Nutuk’un girişinde yer alan bu saptamalar, Kurtuluş Savaşı ile kazanılan başarının büyüklüğünü anlatmak için günümüze dek yinelenmiştir.
Peki, o halde bu savaş nasıl kazanılmıştır? İrdeleyici bir mantıkla hareket etmeyip işin kolayına kaçan birçok kalem, bunu Mustafa Kemal gibi bir siyasi ve askerî önderin dehasına bağlamakla yetinmişler, bu anlayış
O’nu ve arkadaşlarını “Çılgın Türk” olarak nitelemeye yol açmıştır.
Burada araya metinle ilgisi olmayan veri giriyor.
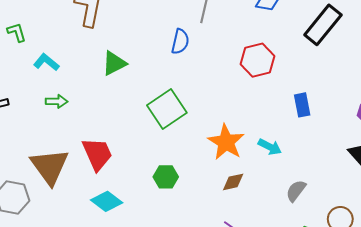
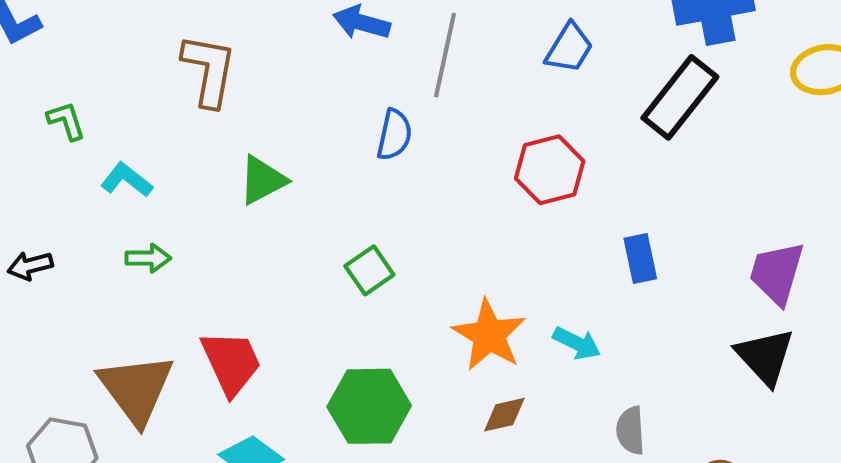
green square: (167, 109) -> (369, 270), size x0.6
green hexagon: (166, 177) -> (369, 406), size x1.6
gray semicircle: (296, 191) -> (630, 431), turned -40

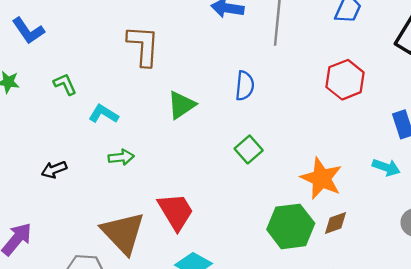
blue semicircle: (394, 135) -> (245, 86), moved
cyan arrow: (577, 343) -> (386, 167), moved
green hexagon: (369, 406) -> (291, 226), moved

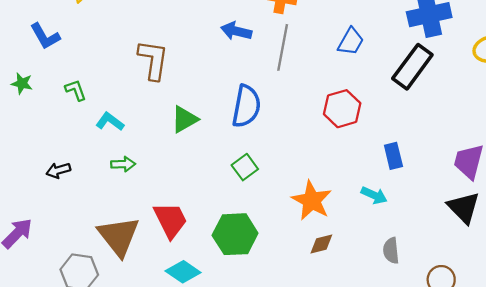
blue semicircle: (245, 86) -> (246, 106), size x1.5
green hexagon: (291, 226) -> (235, 234), moved

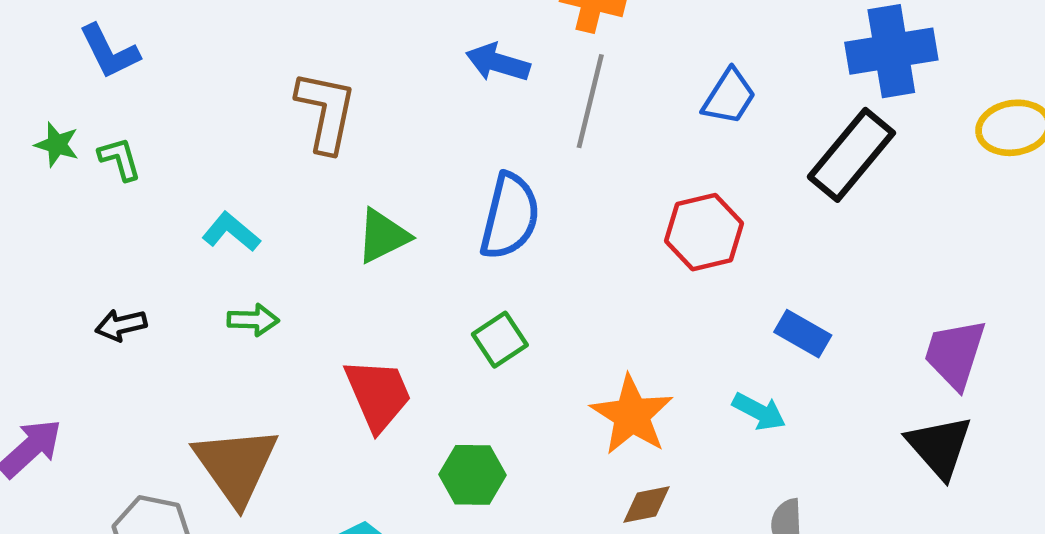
green L-shape: (76, 90) -> (120, 159), moved
blue rectangle: (393, 156) -> (803, 334), turned -50
red trapezoid: (170, 220) -> (378, 395), moved
green hexagon: (235, 234) -> (472, 475), size x0.7

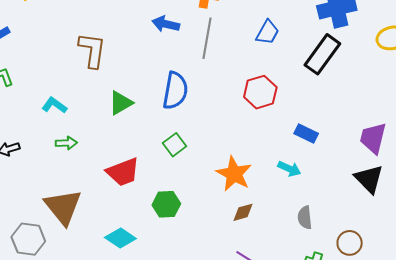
red trapezoid: (378, 395) -> (123, 172), turned 96

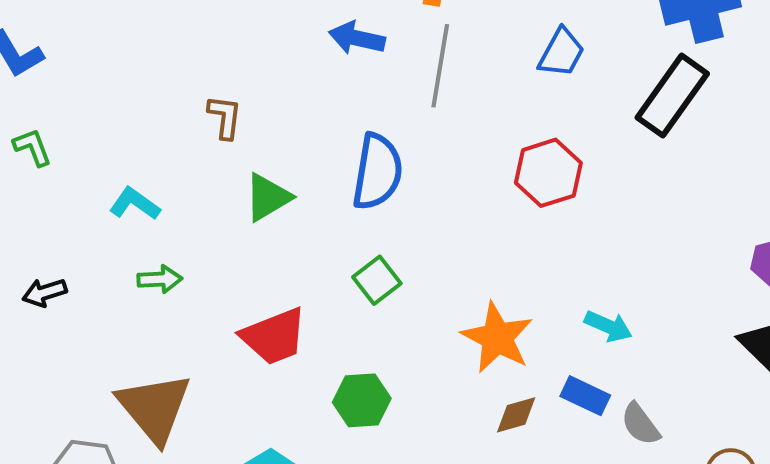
brown L-shape: (92, 50) -> (225, 117), moved, size x0.6
blue rectangle: (306, 134) -> (585, 396), moved
gray semicircle: (305, 218) -> (640, 424), turned -30

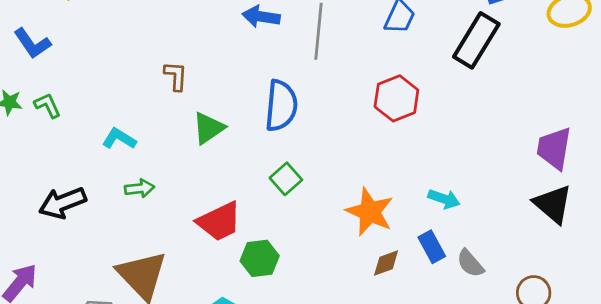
black arrow: (44, 293) -> (62, 203), size x1.6
blue rectangle: (585, 396) -> (432, 247), turned 40
green hexagon: (362, 400) -> (260, 258), moved

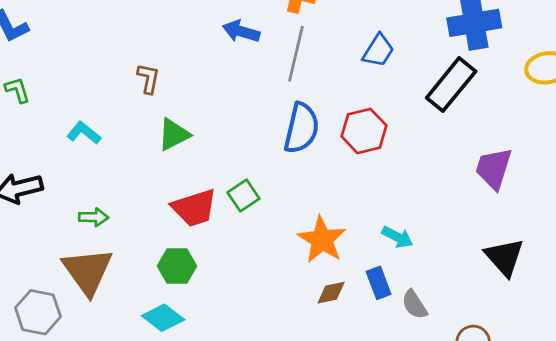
blue semicircle: (281, 106) -> (301, 128), moved
purple trapezoid: (554, 148) -> (494, 168), moved
green arrow: (140, 188) -> (94, 217), moved
red trapezoid: (219, 221) -> (194, 208), moved
green hexagon: (260, 258) -> (177, 266), moved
Bu da belli ki Türklerin gururunu okşamaktadır.
 
Oysa hiçbir deha, koşullar elverişli değilse, yani dehanın kanıtlanacağı altyapı yoksa bir başarı gösteremez.
 
BAŞARI İÇİN KOŞULLAR ELVERİŞLİ İDİ
Başarı için koşullar elverişli idi. Türklerin yitirilmiş bir genel savaşın sonunda ellerinde kalan anayurtlarında bağımsız bir devlet kurmalarının koşulları vardı. Kurtuluş Savaşı, bu koşullar var olduğu ve var olduğunun bilinip ona göre politikalar geliştirilmesi nedeniyle başarıya ulaşmıştır.
Bu koşullar şunlardır:
 
1. Devrim Hareketlerinin Yükseldiği Bir Dönem:
  
Türk Kurtuluş Savaşı, milletlerin bağımsızlık ve sosyal kurtuluş için Çin’den Almanya’ya dek harekete geçtikleri 20. yüzyılın ilk çeyreğinde gerçekleşti. Bu dönemde Almanya, Avusturya-Macaristan, Çin, Rus İmparatorlukları yıkıldı, yerlerine bağımsız devletler ve cumhuriyetler kuruldu.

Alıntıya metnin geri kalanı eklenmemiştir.